As a small business owner, you know you need an SEO strategy — but you might not know what SEO actually is (or what it can do). That’s OK; it’s normal to feel confused and even intimidated if you’re not a professional marketer.

So, here are the basics: SEO stands for “search engine optimization.” It’s the discipline of making your business more findable online. Searchability is critical no matter what industry you’re in. If your company can’t be found when and where customers are searching, then you’re out of luck.

The Secrets to Successful SEO

Unfortunately, many small business owners assume that developing an SEO strategy requires a lot of time and money. Research from The Manifest reflects this: In 2019, only about one-third of small businesses had SEO strategies.

SEO doesn’t have to break the bank.

Yes, SEO doesn’t have to break the bank — but it does take time for the results to snowball and impact the bottom line, but it doesn’t need to be a huge investment.

Luckily, you can leverage the basics of SEO without earning a marketing certificate or degree. You just have to implement and stick to a few practices. The secret to SEO is consistency, not dollars. Even if a competitor is outranking you for certain keywords on Google, Bing, YouTube, or any other search engine, you can boost your reputation through straightforward techniques.

Here are a few strategies I recommend:

1. Ensure You Have These Three Digital Assets.

Before you can reap the full benefits of SEO, you will need three things: a Google My Business page, a YouTube channel, and a website. (You probably already have a website — 71% of small businesses did as of 2021, according to Top Design Firms.)

So, why should you invest in these three digital assets? Let’s start with your Google My Business page. A GMB page is the fastest way to be found online in a geographic territory.

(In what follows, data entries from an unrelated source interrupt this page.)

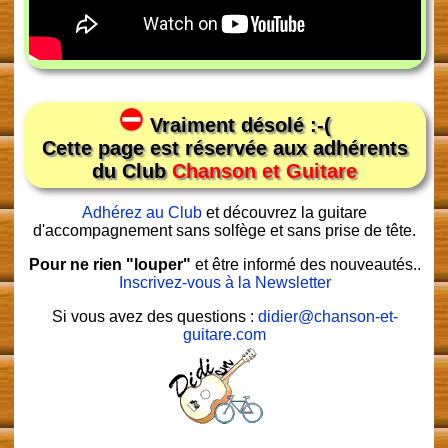
Vraiment désolé :-(
Cette page est réservée aux adhérents
du Club
Chanson et Guitare
Adhérez au Club
et découvrez la guitare
d'accompagnement sans solfège et sans prise de tête.
Pour ne rien "louper"
et être informé des nouveautés..
Inscrivez-vous à la Newsletter
Si vous avez des questions :
didier@chanson-et-
guitare.com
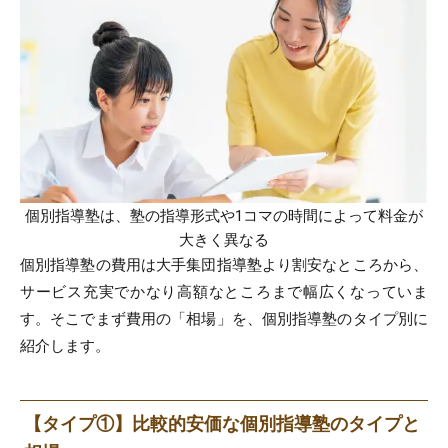
個別指導塾は、塾の指導形式や1コマの時間によって料金が
大きく異なる
個別指導塾の費用は大手集団指導塾より割安なところから、
サービス充実でかなり高額なところまで幅広くなっていま
す。そこでまず費用の「相場」を、個別指導塾のタイプ別に
紹介します。
【タイプ①】比較的安価な個別指導塾のタイプと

If you own a restaurant and someone searches “restaurants near me,” you want your business to appear in the results.

Even if you don’t think you’ll get much business from local searches, it’s still important to have a GMB page to round out your SEO strategy. As for your YouTube channel and website, they’re non-negotiable. These assets will provide you with global reach as you move forward in your strategy.

2. Know Your Business Category.

When customers are talking about your business, what words do they use? Keep these in mind when you’re describing what you do online. For instance, you could say, “I’m a pipe specialist who uses metal and plastic to carry liquids.” But everyone else would call you a plumber. And when they need a plumber, they’ll search for that word.

From a search engine perspective, you need to know which sandbox you’re playing in. You can’t get too creative with how you describe yourself; you need to be clear. Consider what your ideal customer would search for and use those words — even if you think they don’t completely describe your business.

This is how you show up on more search results pages and in front of more customers. Here’s an example: I have a friend who can do a wide variety of restorations. Guess what phrase he uses for his SEO strategy? Furniture restoration. People search more for this term than any other word associated with his work.

Ironically, he gets tons of car restoration business through furniture restoration-related keywords. He doesn’t know anything about SEO, but he thinks like his customers and knows his category, which gives him an advantage.

3. Use Your Customers’ Language.

SEO is not about saying exactly what you want to say. Remember this rule when creating content for your website, blog, and YouTube channel. You have to speak your audience’s language. So, read their comments, referrals, and feedback, then think critically about the words and phrases your customers use.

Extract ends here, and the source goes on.